DIRECTIONS - Copy all the lines of the data that include the word "zijn".

EXTRACTED MATERIAL -
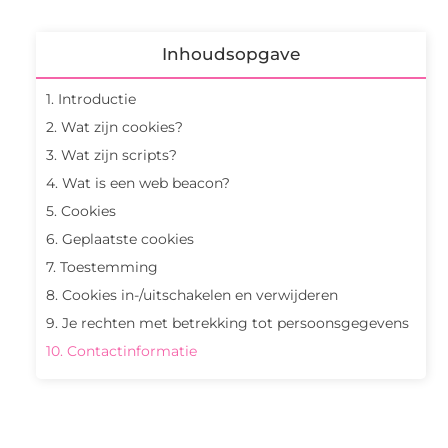
Inhoudsopgave
1. Introductie
2. Wat zijn cookies?
3. Wat zijn scripts?
4. Wat is een web beacon?
5. Cookies
6. Geplaatste cookies
7. Toestemming
8. Cookies in-/uitschakelen en verwijderen
9. Je rechten met betrekking tot persoonsgegevens
10. Contactinformatie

ANSWER BOX -
2. Wat zijn cookies?
3. Wat zijn scripts?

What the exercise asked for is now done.